── Records for processing

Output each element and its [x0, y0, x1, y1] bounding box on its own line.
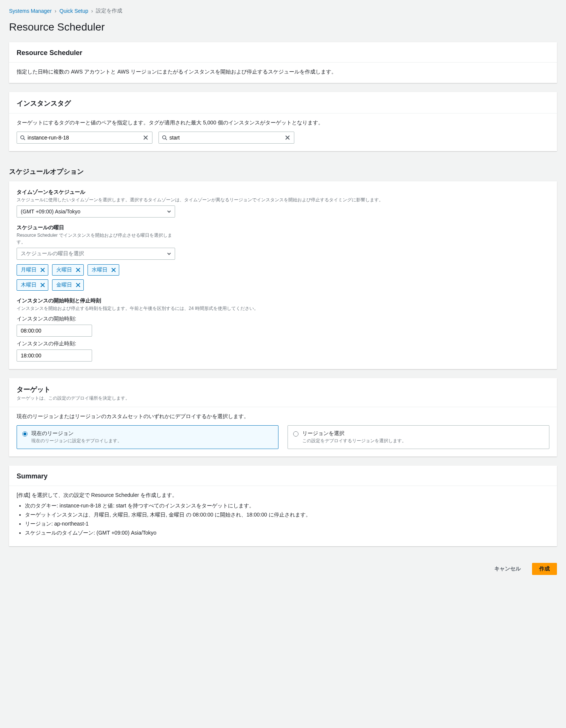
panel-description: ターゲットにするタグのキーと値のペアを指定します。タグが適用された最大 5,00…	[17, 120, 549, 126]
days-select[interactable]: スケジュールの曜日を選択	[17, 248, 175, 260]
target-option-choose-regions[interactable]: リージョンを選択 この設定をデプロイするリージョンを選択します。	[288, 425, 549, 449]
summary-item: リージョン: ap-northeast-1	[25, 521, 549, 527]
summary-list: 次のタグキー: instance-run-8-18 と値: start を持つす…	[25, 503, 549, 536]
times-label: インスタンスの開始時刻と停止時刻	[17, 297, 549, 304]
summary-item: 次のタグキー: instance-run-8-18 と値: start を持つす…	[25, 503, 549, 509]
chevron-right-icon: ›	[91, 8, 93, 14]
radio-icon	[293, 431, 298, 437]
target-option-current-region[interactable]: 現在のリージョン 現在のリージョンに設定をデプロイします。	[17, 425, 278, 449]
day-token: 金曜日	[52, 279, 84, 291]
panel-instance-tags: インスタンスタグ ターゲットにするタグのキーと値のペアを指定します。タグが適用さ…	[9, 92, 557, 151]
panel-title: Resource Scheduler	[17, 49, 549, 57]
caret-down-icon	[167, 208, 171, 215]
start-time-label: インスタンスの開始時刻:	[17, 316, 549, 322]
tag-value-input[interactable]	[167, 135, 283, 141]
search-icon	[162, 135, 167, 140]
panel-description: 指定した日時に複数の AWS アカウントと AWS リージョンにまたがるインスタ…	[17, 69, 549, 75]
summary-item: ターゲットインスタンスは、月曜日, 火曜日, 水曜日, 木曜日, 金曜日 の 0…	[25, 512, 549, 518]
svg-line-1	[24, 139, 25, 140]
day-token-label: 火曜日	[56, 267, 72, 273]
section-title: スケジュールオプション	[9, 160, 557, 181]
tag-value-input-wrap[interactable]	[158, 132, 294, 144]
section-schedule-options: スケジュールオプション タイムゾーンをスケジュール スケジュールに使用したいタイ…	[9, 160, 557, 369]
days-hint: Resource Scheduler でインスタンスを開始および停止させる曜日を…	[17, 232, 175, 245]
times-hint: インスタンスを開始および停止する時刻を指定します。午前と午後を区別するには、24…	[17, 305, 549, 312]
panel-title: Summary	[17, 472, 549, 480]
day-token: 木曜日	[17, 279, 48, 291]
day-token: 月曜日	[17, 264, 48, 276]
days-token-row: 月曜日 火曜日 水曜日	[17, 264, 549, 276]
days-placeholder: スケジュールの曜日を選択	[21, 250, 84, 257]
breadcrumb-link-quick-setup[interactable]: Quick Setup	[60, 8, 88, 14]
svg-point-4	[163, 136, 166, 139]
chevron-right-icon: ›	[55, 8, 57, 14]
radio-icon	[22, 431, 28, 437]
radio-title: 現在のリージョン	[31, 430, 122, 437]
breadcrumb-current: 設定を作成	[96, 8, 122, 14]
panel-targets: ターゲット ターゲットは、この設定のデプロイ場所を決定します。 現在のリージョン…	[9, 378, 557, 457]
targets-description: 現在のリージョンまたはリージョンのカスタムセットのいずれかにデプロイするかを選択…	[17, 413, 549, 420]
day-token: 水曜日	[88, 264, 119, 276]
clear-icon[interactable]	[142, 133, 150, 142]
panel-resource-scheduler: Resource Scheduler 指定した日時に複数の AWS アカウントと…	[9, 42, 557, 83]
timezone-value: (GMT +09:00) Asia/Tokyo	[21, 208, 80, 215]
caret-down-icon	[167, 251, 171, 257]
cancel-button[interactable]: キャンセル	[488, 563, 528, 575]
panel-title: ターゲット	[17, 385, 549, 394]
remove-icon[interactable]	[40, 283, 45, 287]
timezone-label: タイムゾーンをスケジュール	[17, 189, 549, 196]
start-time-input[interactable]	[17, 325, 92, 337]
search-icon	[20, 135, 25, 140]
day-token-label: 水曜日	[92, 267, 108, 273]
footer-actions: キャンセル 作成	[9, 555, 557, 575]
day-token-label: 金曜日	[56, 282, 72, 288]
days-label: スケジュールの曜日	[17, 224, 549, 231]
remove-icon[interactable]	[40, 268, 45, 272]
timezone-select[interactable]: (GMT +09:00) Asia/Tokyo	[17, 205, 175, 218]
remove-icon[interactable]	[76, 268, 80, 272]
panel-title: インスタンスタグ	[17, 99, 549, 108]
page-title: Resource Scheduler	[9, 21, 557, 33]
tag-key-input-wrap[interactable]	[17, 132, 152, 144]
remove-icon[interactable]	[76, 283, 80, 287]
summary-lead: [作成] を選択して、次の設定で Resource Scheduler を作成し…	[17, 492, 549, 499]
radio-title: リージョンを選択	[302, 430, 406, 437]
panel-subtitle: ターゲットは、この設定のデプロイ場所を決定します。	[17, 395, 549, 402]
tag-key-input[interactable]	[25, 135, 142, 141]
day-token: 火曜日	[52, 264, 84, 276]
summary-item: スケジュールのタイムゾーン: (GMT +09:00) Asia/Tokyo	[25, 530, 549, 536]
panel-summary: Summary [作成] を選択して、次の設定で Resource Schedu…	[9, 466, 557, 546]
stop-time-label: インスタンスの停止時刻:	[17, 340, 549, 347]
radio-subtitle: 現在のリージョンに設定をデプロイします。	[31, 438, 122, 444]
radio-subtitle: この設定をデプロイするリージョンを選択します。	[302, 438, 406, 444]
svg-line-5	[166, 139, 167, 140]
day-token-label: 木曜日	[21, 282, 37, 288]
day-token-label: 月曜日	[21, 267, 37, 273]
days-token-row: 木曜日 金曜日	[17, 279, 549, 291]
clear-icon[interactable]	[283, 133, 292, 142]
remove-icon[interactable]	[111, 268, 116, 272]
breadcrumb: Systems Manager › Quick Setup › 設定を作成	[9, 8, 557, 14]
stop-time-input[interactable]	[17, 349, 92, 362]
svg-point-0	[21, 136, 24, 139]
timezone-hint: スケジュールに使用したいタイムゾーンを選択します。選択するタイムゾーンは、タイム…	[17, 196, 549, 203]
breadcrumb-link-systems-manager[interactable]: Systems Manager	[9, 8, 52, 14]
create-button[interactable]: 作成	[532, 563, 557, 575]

────

*Task directions*
How many of the lines above hold the word "input"? State that number and nothing else.

*Solution to this exercise*
6